Trial success for Roche’s personalised skin cancer drug
pharmafile | January 19, 2011 | News story | Research and Development | BRAF V600, Cancer, RG7204, Roche, personalised medicine, skin cancer
A promising Roche drug has helped previously untreated patients with advanced skin cancer to live longer without their disease getting worse in a phase III trial.
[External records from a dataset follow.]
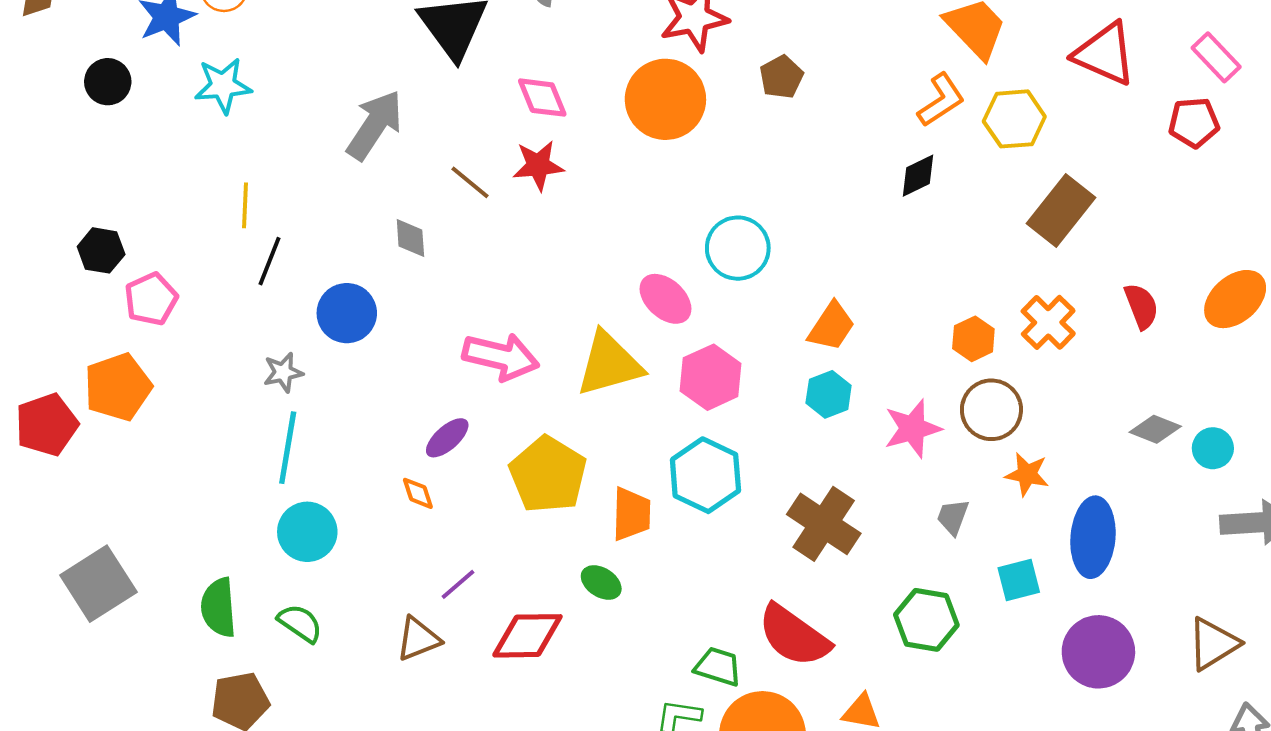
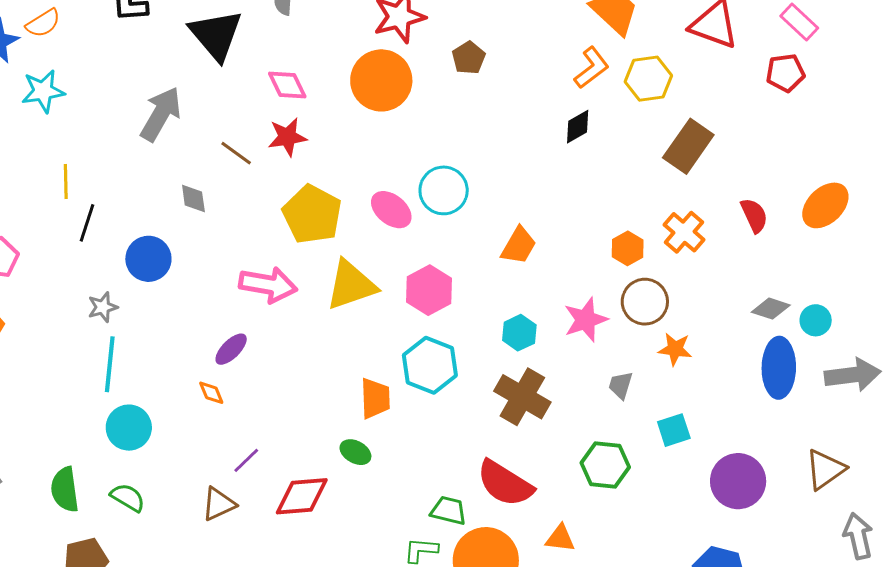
pink ellipse: (666, 299) -> (391, 210), moved
cyan hexagon: (829, 394) -> (519, 333), moved
yellow pentagon: (548, 475) -> (312, 214), moved
blue ellipse: (1093, 537) -> (779, 368), moved

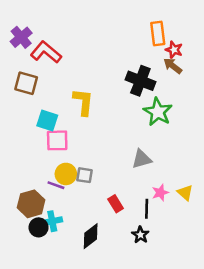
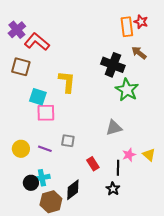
red star: (174, 50) -> (141, 22), moved
yellow circle: (66, 174) -> (21, 149), moved
brown hexagon: (31, 204) -> (51, 202), moved

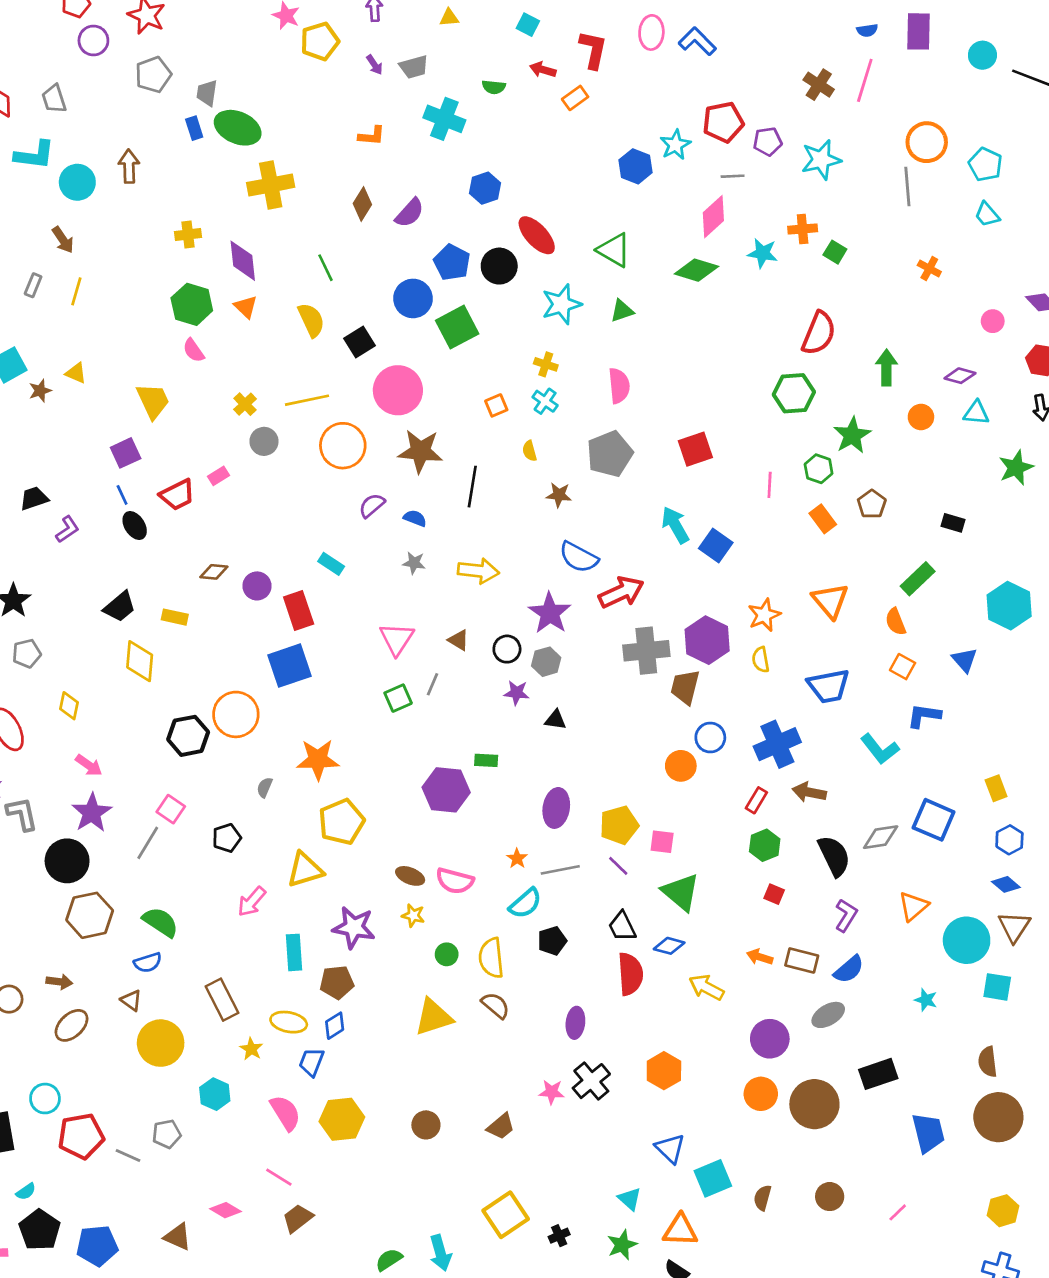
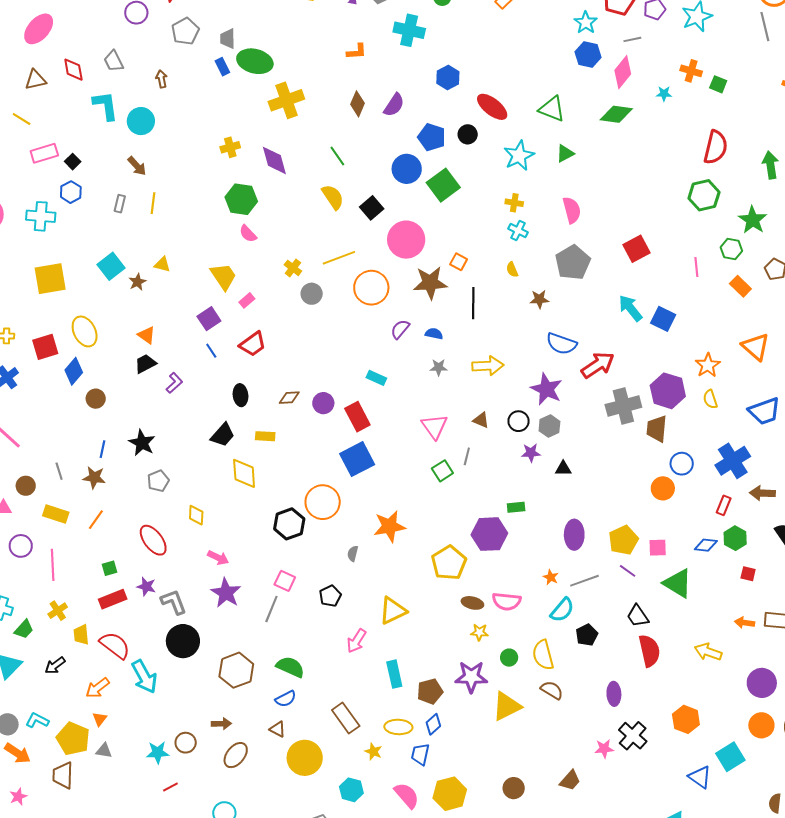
cyan L-shape: (34, 155) -> (106, 106), turned -96
brown arrow: (129, 166) -> (161, 79), moved, size x0.7
blue hexagon: (635, 166) -> (588, 55), moved
orange cross: (803, 229) -> (691, 71), turned 30
cyan star: (763, 253) -> (664, 94), size x0.7
black circle: (499, 266) -> (468, 134), size x0.7
orange triangle: (246, 307) -> (147, 335), moved
orange square: (496, 405) -> (459, 262), moved, turned -30
pink rectangle: (219, 476) -> (247, 300), moved
black ellipse: (135, 525) -> (241, 395), moved, turned 35
yellow pentagon: (342, 822) -> (449, 563), moved
black circle: (67, 861) -> (183, 641), moved
purple star: (354, 927) -> (471, 677), moved
blue diamond: (669, 946) -> (706, 545), moved
cyan square: (713, 1178) -> (730, 757), moved

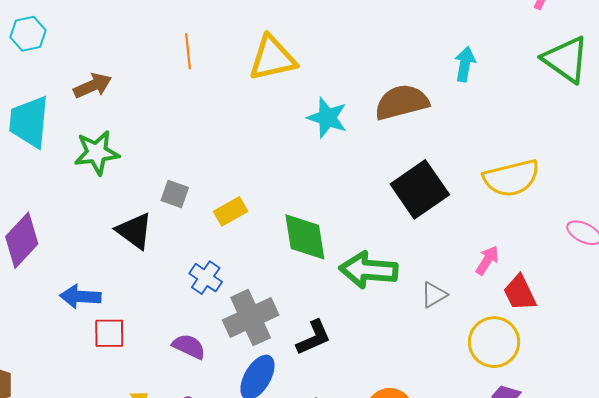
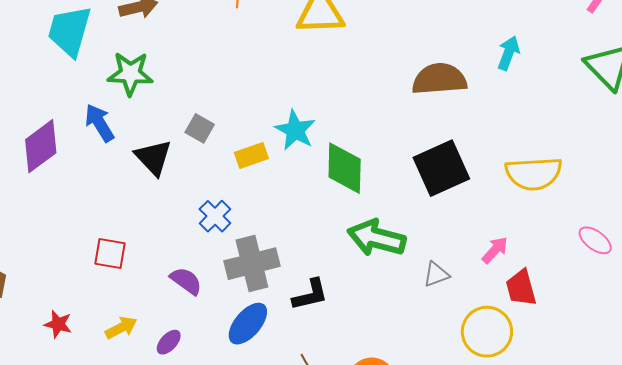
cyan star: (327, 118) -> (295, 130), moved
green diamond: (305, 237) -> (345, 168), moved
blue arrow: (80, 297) -> (99, 123), moved, turned 45

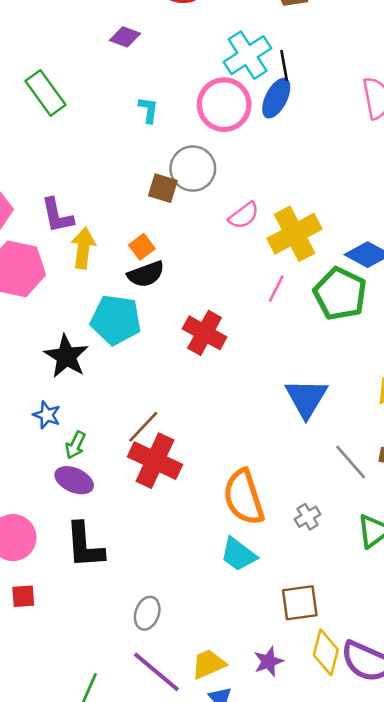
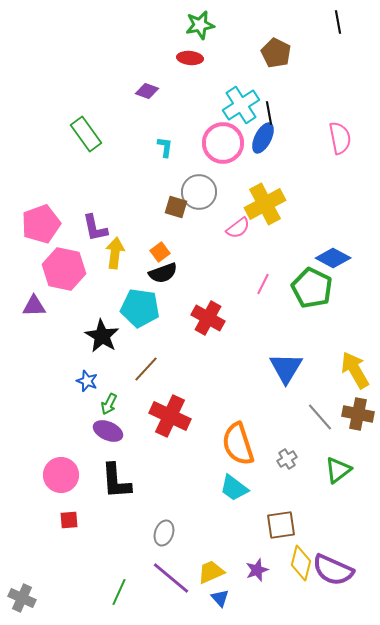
yellow cross: (295, 234) -> (265, 204), moved
brown line: (143, 427) -> (146, 369), moved

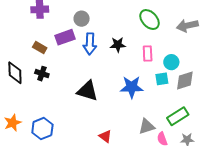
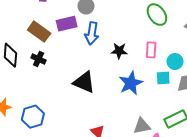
black star: (118, 45) -> (119, 51), moved
brown rectangle: (40, 47) -> (39, 32), size x1.5
blue star: (132, 87) -> (131, 83), turned -30

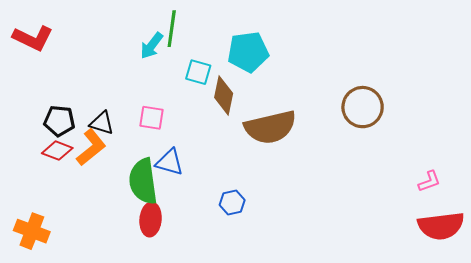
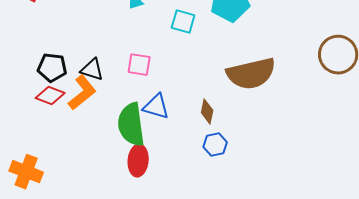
brown diamond: (224, 95) -> (207, 112), moved, size x0.7

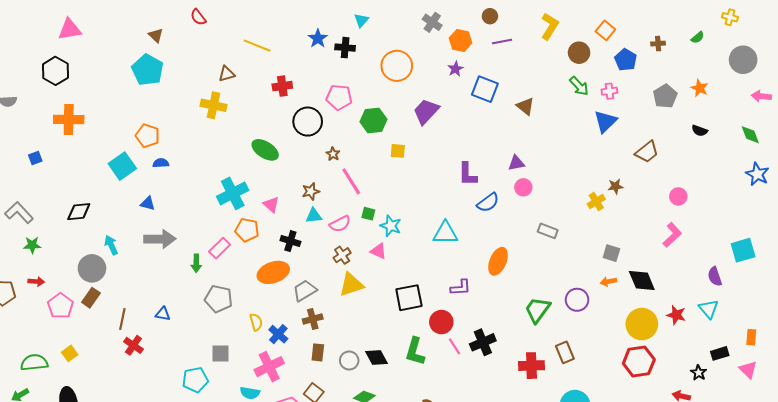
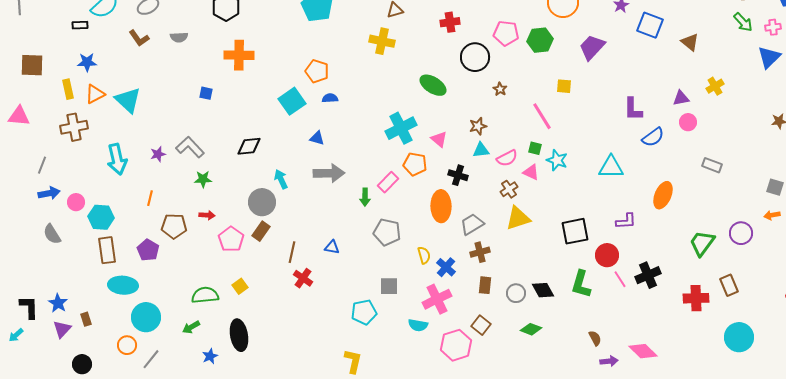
green hexagon: (373, 121) -> (540, 40), moved
blue square: (35, 158) -> (206, 93), turned 32
pink line: (351, 181) -> (542, 116), moved
yellow cross: (596, 202) -> (715, 86), moved
pink triangle: (379, 251) -> (531, 172), moved
orange ellipse: (273, 272) -> (441, 206), turned -72

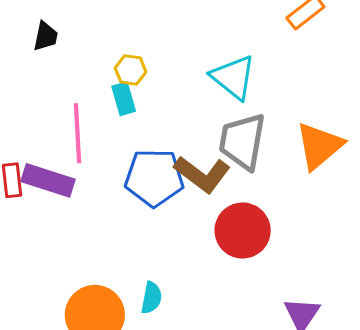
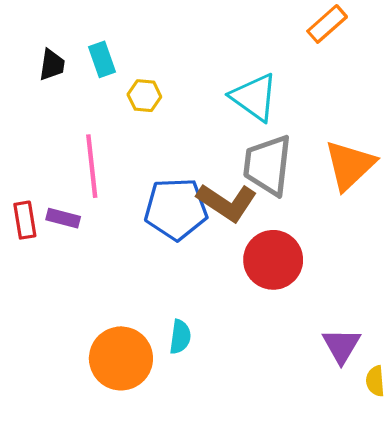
cyan rectangle: (124, 99) -> (102, 59), moved
purple rectangle: (48, 180) -> (63, 218), size x0.6

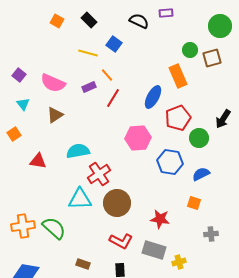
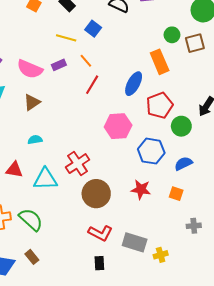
purple rectangle: (89, 87) -> (59, 65), moved
cyan semicircle: (78, 151) -> (35, 140), moved, size x0.6
red triangle: (38, 161) -> (14, 170), moved
cyan triangle: (80, 199) -> (45, 179), moved
red star: (160, 219) -> (141, 189), moved
brown rectangle: (83, 264) -> (32, 257), moved, turned 32

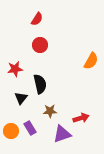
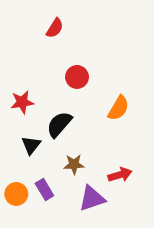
red circle: (40, 45) -> (77, 77), moved
orange semicircle: (91, 61) -> (118, 108), moved
black semicircle: (40, 84) -> (59, 124), turned -126

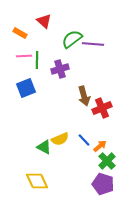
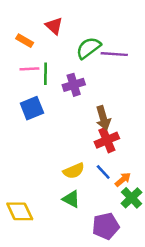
red cross: (102, 108) -> (107, 140), moved
green triangle: (44, 147) -> (71, 199), moved
yellow diamond: (37, 181) -> (20, 211), moved
purple pentagon: (103, 184) -> (106, 226), moved, turned -30

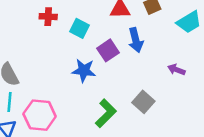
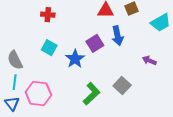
cyan square: (79, 28) -> (49, 48), moved
blue star: (84, 70) -> (75, 59), turned 30

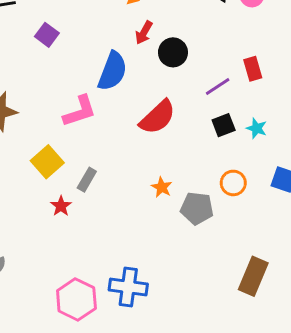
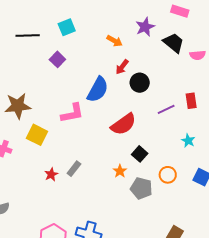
black square: (224, 125) -> (140, 154), moved, turned -35
yellow square: (47, 162) -> (37, 135), moved, turned -30
gray rectangle: (87, 180) -> (74, 169), moved

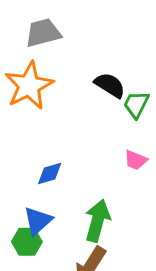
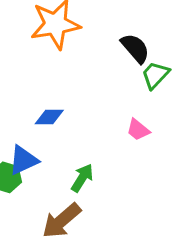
green arrow: (97, 221) -> (82, 178), size x0.7

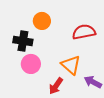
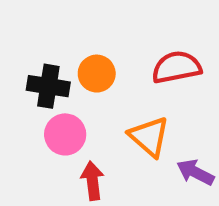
orange circle: (42, 21) -> (97, 74), moved
red arrow: (56, 86) -> (92, 181), moved, turned 138

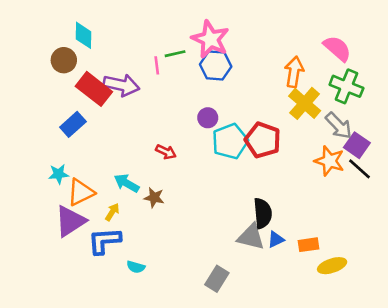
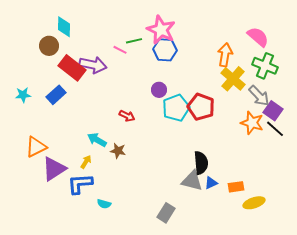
pink line: (157, 65) -> (120, 50), turned -56
cyan star: (59, 174) -> (23, 95), moved
orange triangle: (81, 192) -> (36, 147), moved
“For the first time, a personalised investigational medicine, RG7204, has shown a significant survival benefit in metastatic melanoma,” says Hal Barron Roche’s chief medical officer.
“This is an important advance for people with the BRAF V600 mutation-positive form of the disease who have had extremely limited treatment options,” he added.
Co-developed by Roche and Plexxikon, the investigational, oral, small molecule is designed to selectively inhibit a cancer-causing mutated form of the BRAF protein.
This is found in about half of all cases of metastatic melanoma, which is the most aggressive form of skin cancer, with life expectancy following diagnosis usually measured in months.
RG7204 had already impressed in phases I and II, and in the phase III study BRIM3 it increased overall survival and progression-free survival compared to participants who received current standard of care dacarbazine.
Full data will be presented at a medical meeting later this year but analyst Jefferies International, which has predicted peak sales of $1 billion for RG7204, called the headline results “very encouraging”.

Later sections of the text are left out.